====== RECORDS FOR THE EXERCISE

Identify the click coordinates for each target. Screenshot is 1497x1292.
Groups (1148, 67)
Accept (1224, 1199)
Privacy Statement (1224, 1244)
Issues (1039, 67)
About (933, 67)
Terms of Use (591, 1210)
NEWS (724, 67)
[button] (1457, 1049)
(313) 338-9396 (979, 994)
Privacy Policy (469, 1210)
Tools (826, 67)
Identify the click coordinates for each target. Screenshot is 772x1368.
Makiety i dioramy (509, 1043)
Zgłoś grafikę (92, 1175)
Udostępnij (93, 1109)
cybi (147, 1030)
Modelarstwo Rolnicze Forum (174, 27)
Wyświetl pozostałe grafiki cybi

============
====== RECORDS FOR THE EXERCISE

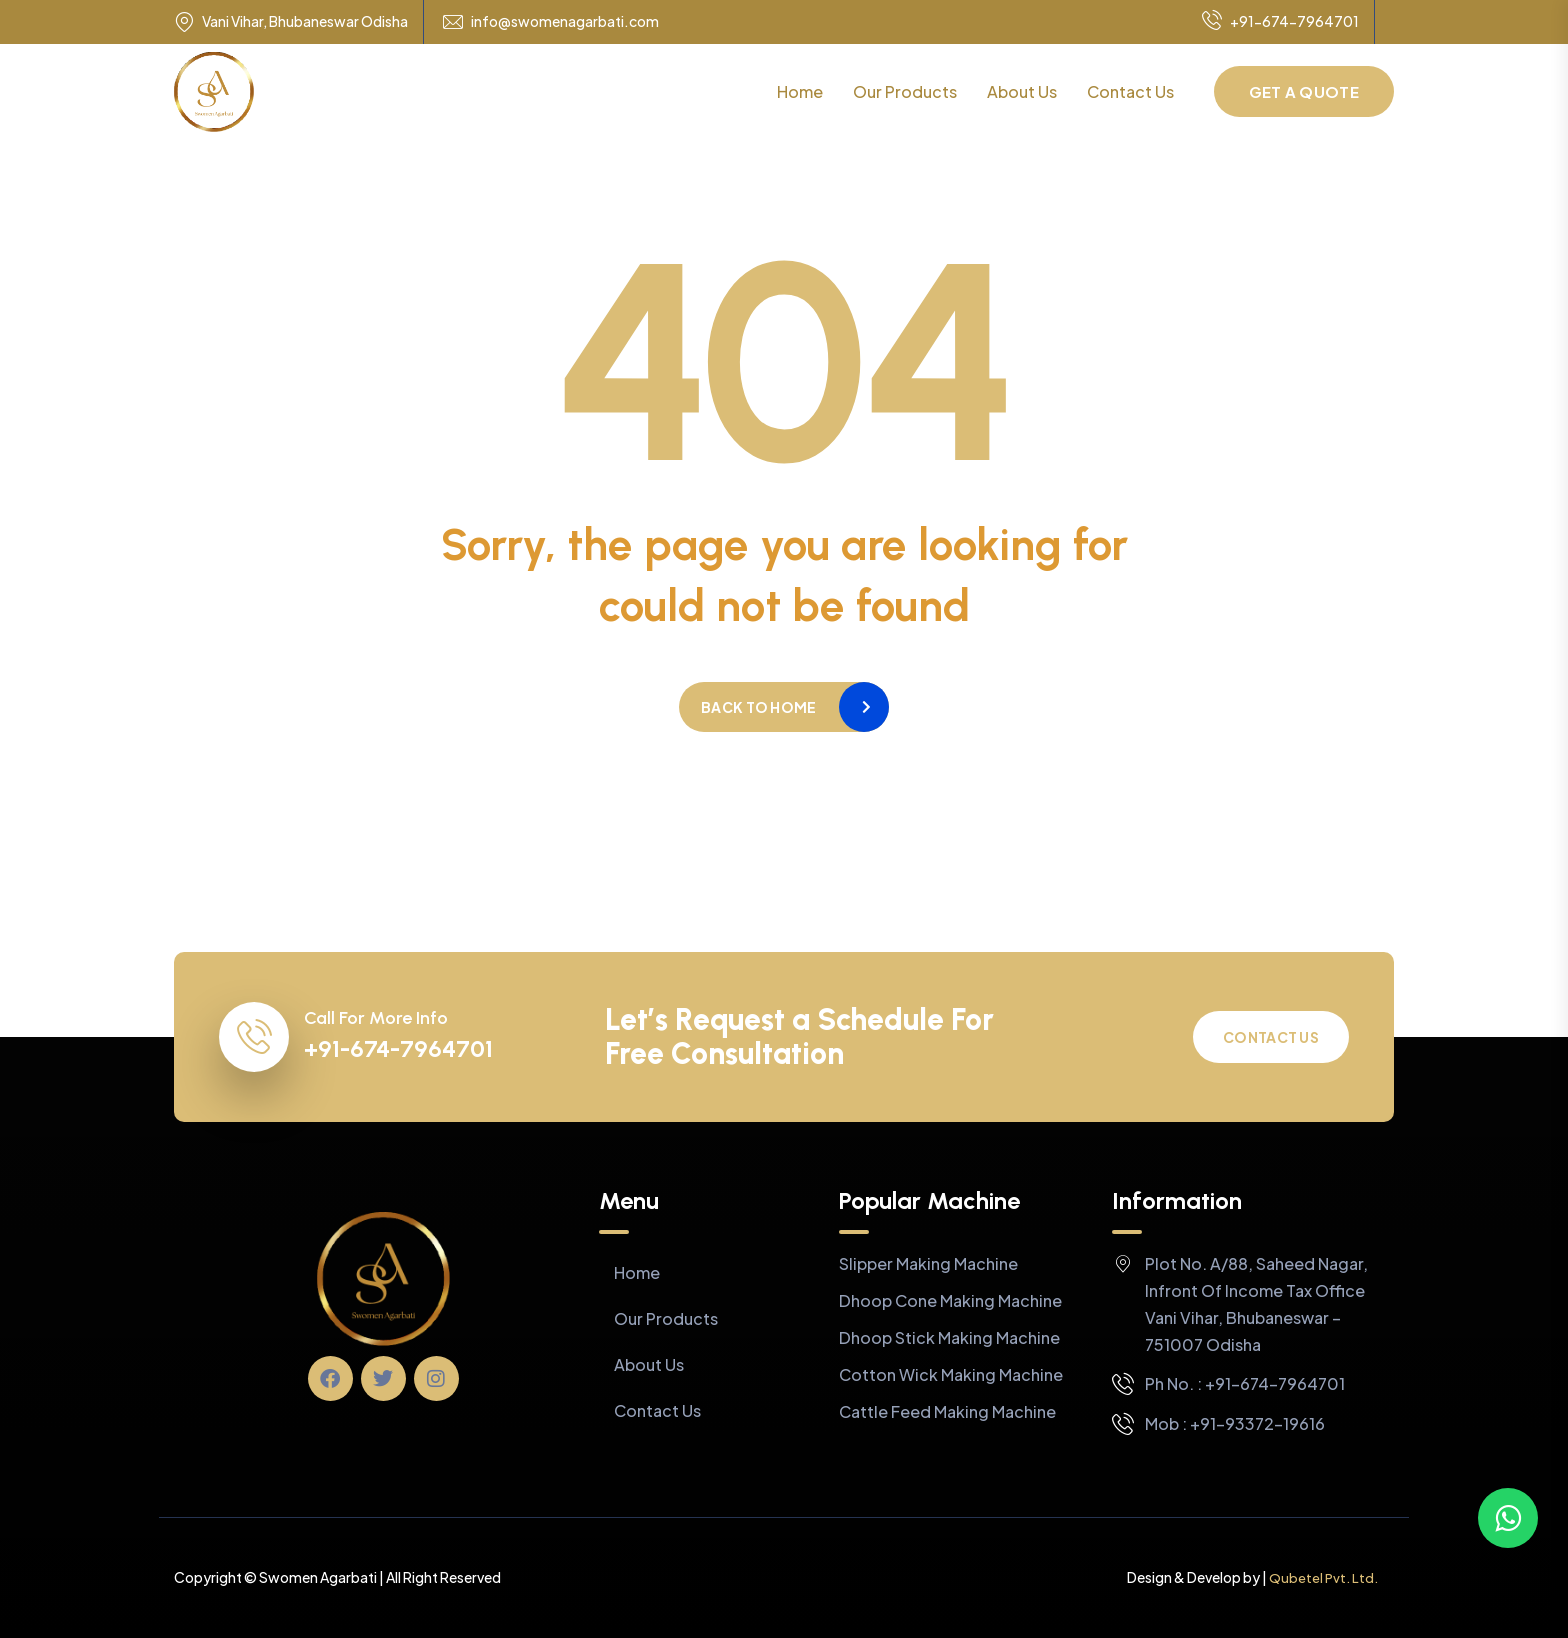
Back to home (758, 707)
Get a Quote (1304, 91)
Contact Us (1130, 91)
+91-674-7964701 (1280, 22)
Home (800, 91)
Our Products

============
====== RECORDS FOR THE EXERCISE

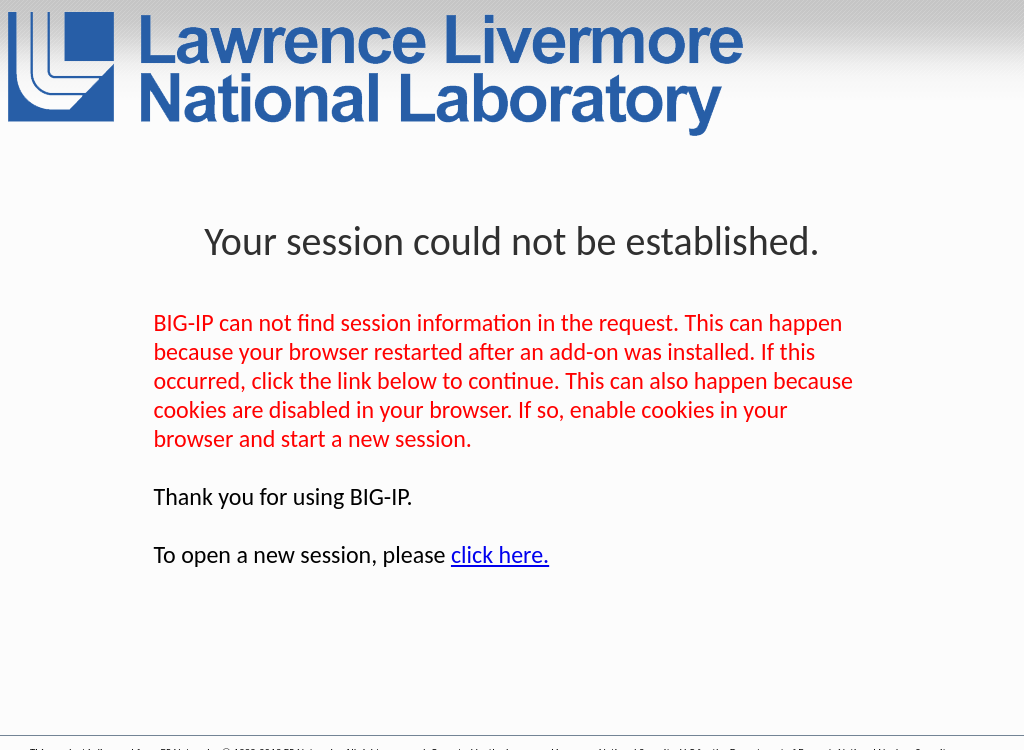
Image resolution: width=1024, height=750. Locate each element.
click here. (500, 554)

============

▶ [DIRECTIONS FOR THIS TASK] Please find all lines of the entries that hold the string "coordinates" and copy them.

▶ [OUTPUT BELOW]
Identify the click coordinates for each target. Screenshot is 1497x1292.
Identify the click coordinates for each target. Screenshot is 772x1368.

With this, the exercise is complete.